The title of the installation is a witty wordplay on post-nasal drip, an accumulation of mucus in the nose that causes the most discomfort in the morning. The insertion of “Modern” into the title has both a literal and a figurative layer of meaning. On one hand, it speaks to the style of the music being postmodern, on the other hand, it constitutes a satirical critique of the limiting and exclusive aspects of the nature of genres.
Zaslav explained, “I think genre is a very weird thing. There is a natural human tendency to group things into titles and areas, but also they are just very limiting. Genres are also traditionally assigned by these corporations as a marketing thing.

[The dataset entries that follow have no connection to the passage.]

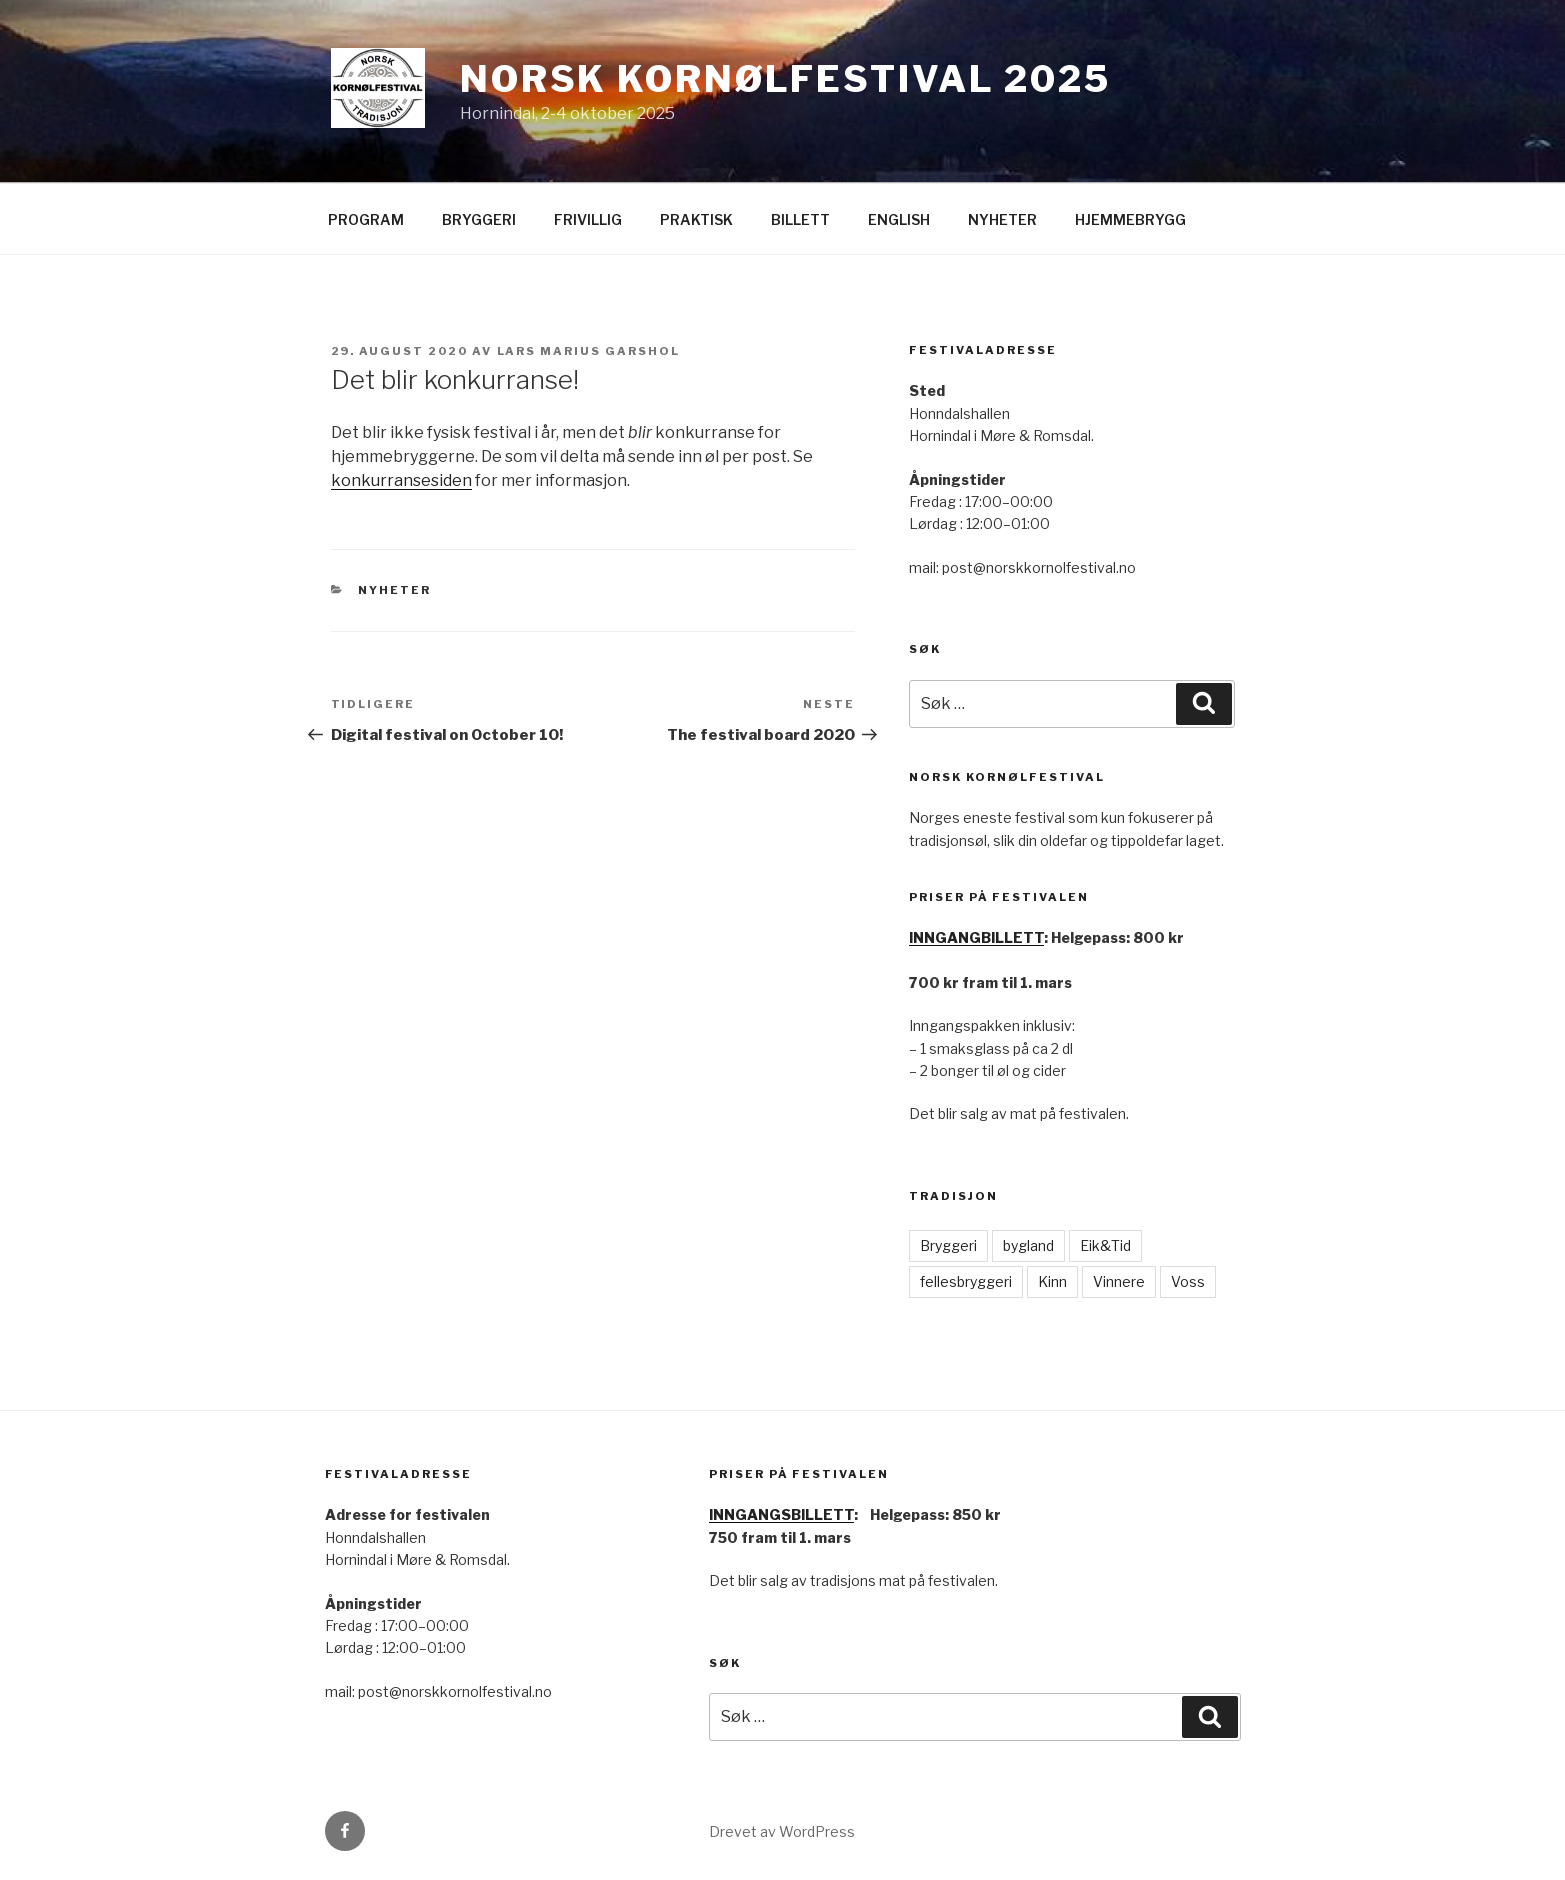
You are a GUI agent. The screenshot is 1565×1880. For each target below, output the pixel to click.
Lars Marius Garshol (589, 351)
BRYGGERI (479, 219)
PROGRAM (366, 219)
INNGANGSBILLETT (781, 1514)
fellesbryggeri (966, 1281)
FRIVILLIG (588, 219)
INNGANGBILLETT (976, 937)
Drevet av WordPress (782, 1831)
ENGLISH (899, 219)
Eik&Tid (1105, 1245)
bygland (1028, 1245)
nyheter (394, 590)
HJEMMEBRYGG (1130, 219)
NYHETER (1002, 219)
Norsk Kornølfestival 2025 (785, 79)
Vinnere (1119, 1281)
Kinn (1052, 1281)
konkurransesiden (401, 480)
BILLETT (800, 219)
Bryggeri (948, 1245)
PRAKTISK (696, 219)
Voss (1188, 1281)
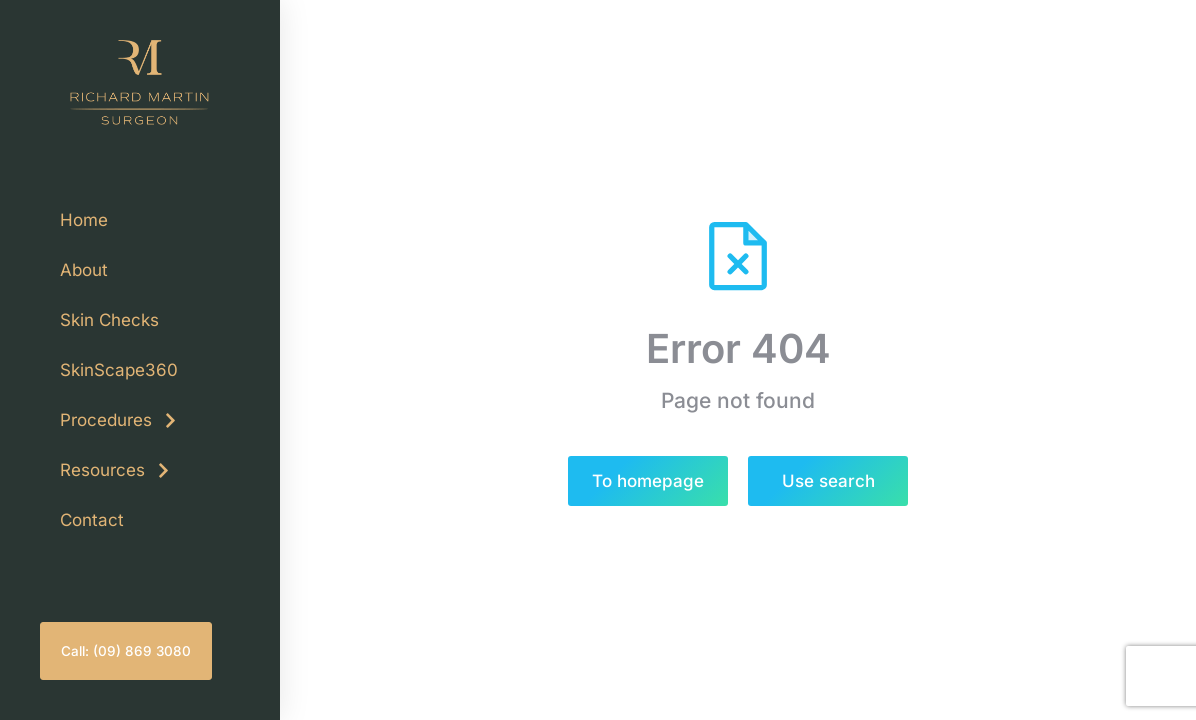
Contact (92, 520)
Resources (116, 470)
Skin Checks (109, 320)
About (84, 270)
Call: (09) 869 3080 (126, 651)
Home (84, 220)
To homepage (648, 481)
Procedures (119, 420)
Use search (828, 481)
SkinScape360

And when you go into the history of genre, there’s also other issues when it comes to race and how genres are essentially made to create white people’s music and black people’s music.”
“PostModern Nasal Drip” is not only an interval in time, but also an intermediary between comfort and discomfort. The audience was pressured with the anxiety of having to share an intimate experience with a complete stranger, but they could also sit in a very comfortable setting that Zaslav had designed. The artist elaborated on his fascination with observing people’s reactions in situations of discomfort.
“You get interesting emotional responses to discomfort. What do people do, how does that affect how they listen to the music? But simultaneously the installation is also evocative of comfortable scenes, with the tissue box and chairs.”
Collaboration was key to the creation of “PostModern Nasal Drip,” as well as the majority of Zaslav’s other improvisational music pieces.
“Every single part has been a collaboration: the making of the music, the recording, the mixing, getting the materials, the curation… It’s weird for me to say that I compose works, I rely a lot on the other musicians.”
The artist attributes his predilection for communal projects to his background in jazz.
“Jazz education is really drilled into this idea of influence. Everything you do has influence by other musicians. We quote other musicians, and we are constantly taught about the history of jazz as well.”
Disrupting us from our mundane progression in life and prompting us to question our past, current and future states of existence, the Polykhroma exhibition is in itself an installation providing an interval from our daily preoccupations.